Quando as ações da Apple atingiram US$ 207, em 2018, houve um frenesi daqueles nos mercados e na mídia. Parecia que algo extraordinário havia acontecido, mas era só a notícia de que a barreira de US$ 1 tri de valuation havia sido quebrada pela primeira vez na história.

Os mais atentos notaram que se tratava de só mais uma vez em que a palavra "história" era usada como sinônimo de "a história que eu conheço".

A Companhia das Índias Orientais, que dominava o comércio de especiarias na segunda metade do século XVI, chegou a valer US$ 8 tri atualizados, enquanto seu correlato inglês, a Companhia dos Mares do Sul, que nos ajudou bastante a chegar ao buraco em que nos enfiamos, valia cerca de US$ 4 tri, em valores de hoje em dia.

Mais recentemente, em 2002, a PetroChina atingiu US$ 1,7 tri na bolsa de Xangai, mas, claro, isso não conta - afinal, a primeira vez que a China ensaiou algum tipo de preponderância sobre os mercados globais, nestes últimos 3.000 anos, foi com o TikTok, não é mesmo?

Milton Friedman falava que a função de uma empresa é satisfazer aos shareholders, isto é, dar lucro. Função social viria por osmose. Ainda que eu não conheça uma única pessoa de bom senso que acredite nisso, é inegável que a estratégia da Apple se mostrou vencedora, por mais que relativizemos a métrica e seu ineditismo.

O resultado se mostra ainda mais impressionante quando consideramos que partiu de um modelo de negócios complexo, causador de antipatias e processos civis. Num mundo em que o discurso dominante é calcado em noções como a de "empresas abertas à disrupção", "cliente criador" e "MVPs", a Apple optou por controlar toda a cadeia de relacionamentos entre hardware e software, com uma mão de ferro de fazer inveja ao partido comunista chinês.

Nestes dez anos de hegemonia da computação na nuvem, nada traduz melhor o espírito de comando e controle da empresa de Cupertino do que a relação com os criadores independentes, que precisam passar por uma bateria extenuante de aprovações até terem um aplicativo publicado na Apple Store. Isto naturalmente limita a presença de softwares mais experimentais ou de nicho ali, além de impor barreiras à concorrência, o que enriquece os advogados de ambos os lados.
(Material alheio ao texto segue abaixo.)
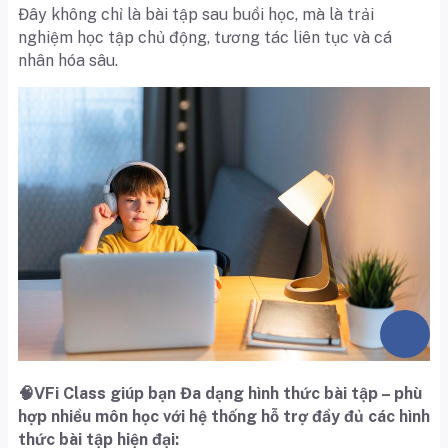
Đây không chỉ là bài tập sau buổi học, mà là trải
nghiệm học tập chủ động, tương tác liên tục và cá
nhân hóa sâu.
🧠VFi Class giúp bạn Đa dạng hình thức bài tập – phù
hợp nhiều môn học với h
ệ thống hỗ trợ đầy đủ các hình
thức bài tập hiện đại:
Mas, afinal, por que algo tão contrário ao espírito geek tornou-se símbolo dos millenials e, ainda mais, da geração Z? Esses não seriam os caras e as caras do protagonismo digital?

Sim e não.

Ao passo que essa aspiração existe, corre em paralelo uma busca por identidade digital e simplificação que vai ao encontro de um conceito-chave para se entender os dias atuais: ecossistema funcional. A vitória da Apple é a dessa lógica sobre o protagonismo individual e sua proxy mais ativista, a cultura maker.
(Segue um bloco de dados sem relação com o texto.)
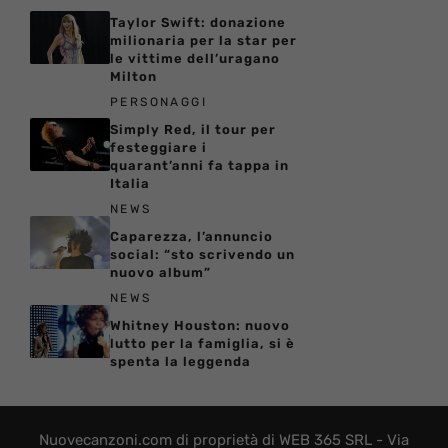
Taylor Swift: donazione
milionaria per la star per
le vittime dell’uragano
Milton
PERSONAGGI
Simply Red, il tour per
festeggiare i
quarant’anni fa tappa in
Italia
NEWS
Caparezza, l’annuncio
social: “sto scrivendo un
nuovo album”
NEWS
Whitney Houston: nuovo
lutto per la famiglia, si è
spenta la leggenda
Nuovecanzoni.com di proprietà di WEB 365 SRL - Via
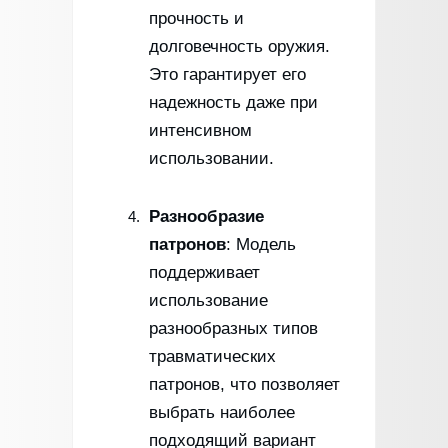
прочность и
долговечность оружия.
Это гарантирует его
надежность даже при
интенсивном
использовании.
Разнообразие
патронов
: Модель
поддерживает
использование
разнообразных типов
травматических
патронов, что позволяет
выбрать наиболее
подходящий вариант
Ecossistema funcional é um daqueles conceitos que parecem simples, mas não são. Ao passo que o pessoal envolvido com a dimensão inventiva da tecnologia usa-o para se referir às sinergias operacionais entre o que é tangível (hardware) e o que é intangível (mídia, software), o pessoal do marketing interpreta-o como um sistema de crenças, que torna o consumidor gradativamente mais convencido da ideia de que é beneficiado por acoplamentos proprietários —por esse estado de coisas em que o fone de ouvido só entra no aparelho daquela marca.
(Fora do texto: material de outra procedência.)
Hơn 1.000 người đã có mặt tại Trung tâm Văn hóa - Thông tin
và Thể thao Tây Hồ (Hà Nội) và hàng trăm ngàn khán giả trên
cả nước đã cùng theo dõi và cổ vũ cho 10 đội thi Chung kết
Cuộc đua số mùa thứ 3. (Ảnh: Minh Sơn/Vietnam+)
Ou seja, para uns, ecossistema funcional seria algo derivado das relações entre coisas físicas e informação, ao passo que, para outros, seria algo que toma corpo na mente do consumidor. Para mim, as duas visões são verdadeiras e do seu encontro brotam os dois efeitos capazes de arrasar quarteirões do capitalismo contemporâneo: a retenção de clientes por inércia, usando a lógica das compras por assinatura e a capacidade de impulsionar lançamentos de maneira endógena.

Garota usa Macbook apple iphone iMac - Pexels - Pexels
Imagem: Pexels

A Apple conseguiu criar um ecossistema funcional em que a crença em estar sendo beneficiado por se vestir tecnologicamente da marca não é econômica, o que a permitiu cobrar "um prêmio" (leia-se: valores exorbitantes) pelos seus gadgets, por muito tempo. Foi a exceção que confirmou a regra: a competição entre os ecossistemas torna a ideia de barganha praticamente universal, da mesma forma como torna o modelo de assinaturas.

Assim, por exemplo, a Amazon oferta o Kindle e tem uma loja gigante de ebooks e audiobooks/podcasts (a Audible). Do ponto de vista de quem está na área de produtos, a vantagem competitiva acontece na esfera da usabilidade.

Já do ponto do marketing, ela é atingida quando os clientes passam a assumir que adquirir ebooks e podcasts da Amazon é uma oportunidade para se poupar tempo e dinheiro. Nesta lógica, a aquisição do device funciona como uma espécie de pré-requisito e não como um ato de consumo isolado. É isso o que explica o porquê do aparelho custar tão barato.

Ou seja, apesar de fazer todo o possível para facilitar a leitura do seu formato proprietário, dificultando a leitura de todo o resto e de oferecer um hardware bom e barato, a empresa põe bem menos ênfase nestas peculiaridades do que na noção um tanto mais ampla e abstrata de que seu modelo de "consumo literário e de cultura" (note bem a diferença) combina preços menores, acervos maiores e compra descomplicada.

A razão para tanto é esta que apresentei: estas dimensões reforçam umas às outras, criando o efeito ecossistema, que por sua vez evita que os clientes pulem fora ao primeiro sinal de que alguém inventou um tipo melhor de ebook ou de hardware.

Por falar em relacionamento, a empresa oferece a assinatura "prime" que dá frete grátis e, ao mesmo tempo, acesso ao streaming da marca, desconto no Audible (não disponível no Brasil), entre outros serviços.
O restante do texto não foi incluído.